Australien ist ein Land der Superlative. Die Palette der Möglichkeiten ist riesig: Mit dem Bulli drauflos fahren. Aktiv-Urlauben mit Wandern, Fahrrad fahren oder surfen. Partys feiern an Australiens Ostküste. Das Weltwunder Great Barrier Reef beim Tauchen, Schnorcheln oder einem Segeltörn erkunden. Berühmte Weinregionen und pulsierende Metropolen genießen oder am Ayers Rock die faszinierende Kultur der Ureinwohner kennenlernen.

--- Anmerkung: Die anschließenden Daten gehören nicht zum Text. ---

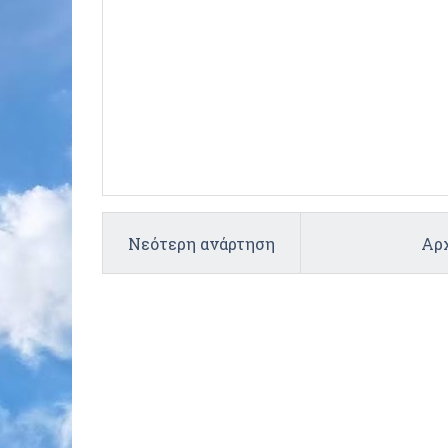
Νεότερη ανάρτηση
Αρχ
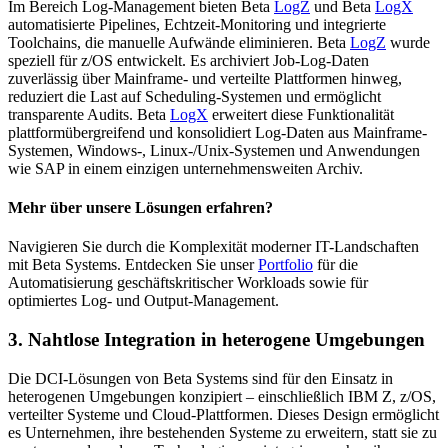
Im Bereich Log-Management bieten Beta
LogZ
und Beta
LogX
automatisierte Pipelines, Echtzeit-Monitoring und integrierte
Toolchains, die manuelle Aufwände eliminieren. Beta
LogZ
wurde
speziell für z/OS entwickelt. Es archiviert Job-Log-Daten
zuverlässig über Mainframe- und verteilte Plattformen hinweg,
reduziert die Last auf Scheduling-Systemen und ermöglicht
transparente Audits. Beta
LogX
erweitert diese Funktionalität
plattformübergreifend und konsolidiert Log-Daten aus Mainframe-
Systemen, Windows-, Linux-/Unix-Systemen und Anwendungen
wie SAP in einem einzigen unternehmensweiten Archiv.
Mehr über unsere Lösungen erfahren?
Navigieren Sie durch die Komplexität moderner IT-Landschaften
mit Beta Systems. Entdecken Sie unser
Portfolio
für die
Automatisierung geschäftskritischer Workloads sowie für
optimiertes Log- und Output-Management.
3. Nahtlose Integration in heterogene Umgebungen
Die DCI-Lösungen von Beta Systems sind für den Einsatz in
heterogenen Umgebungen konzipiert – einschließlich IBM Z, z/OS,
verteilter Systeme und Cloud-Plattformen. Dieses Design ermöglicht
es Unternehmen, ihre bestehenden Systeme zu erweitern, statt sie zu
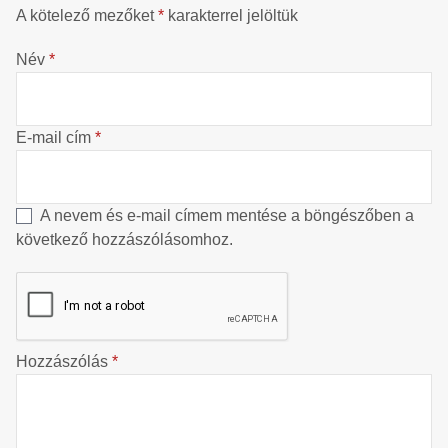
A kötelező mezőket
*
karakterrel jelöltük
Név
*
E-mail cím
*
A nevem és e-mail címem mentése a böngészőben a
következő hozzászólásomhoz.
Hozzászólás
*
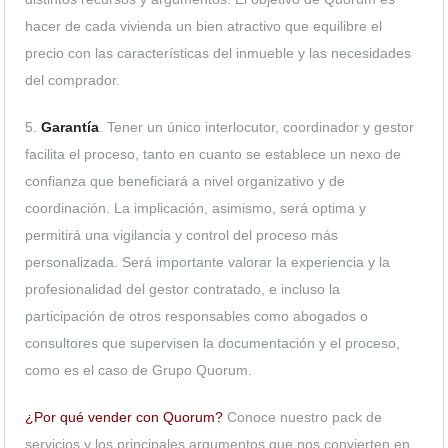
hacer de cada vivienda un bien atractivo que equilibre el
precio con las características del inmueble y las necesidades
del comprador.
5.
Garantía
. Tener un único interlocutor, coordinador y gestor
facilita el proceso, tanto en cuanto se establece un nexo de
confianza que beneficiará a nivel organizativo y de
coordinación. La implicación, asimismo, será optima y
permitirá una vigilancia y control del proceso más
personalizada. Será importante valorar la experiencia y la
profesionalidad del gestor contratado, e incluso la
participación de otros responsables como abogados o
consultores que supervisen la documentación y el proceso,
como es el caso de Grupo Quorum.
¿Por qué vender con Quorum?
Conoce nuestro pack de
servicios y los principales argumentos que nos convierten en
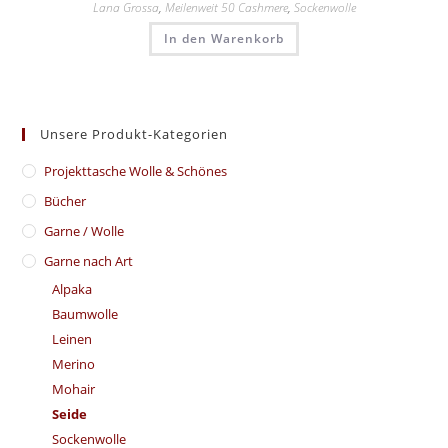
Lana Grossa
,
Meilenweit 50 Cashmere
,
Sockenwolle
In den Warenkorb
Unsere Produkt-Kategorien
​Projekttasche Wolle & Schönes
Bücher
Garne / Wolle
Garne nach Art
Alpaka
Baumwolle
Leinen
Merino
Mohair
Seide
Sockenwolle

Sogar Skifahren kann man in Australien. Drei Monate bei der Obsternte im Einsatz Das alles hat natürlich seinen Preis. Teure Fernreisen bleiben oft Träume. Junge Leute haben Glück, denn mit einem "Working Holiday"-Visum ist es möglich, diesen fernen Kontinent am anderen Ende der Welt zu besuchen.
Ein Jahr dürfen sich 18- bis 30-Jährige verschiedenster Nationalitäten in Australien aufhalten - Urlaub machen und arbeiten. Das Visum kann um ein weiteres Jahr verlängert werden, wenn man drei Monate lang "fruit picking" macht, also bei der Obsternte hilft. So hat auch die australische Wirtschaft etwas davon, denn es werden immer händeringend Helfer auf den unzähligen Plantagen und Farmen gesucht.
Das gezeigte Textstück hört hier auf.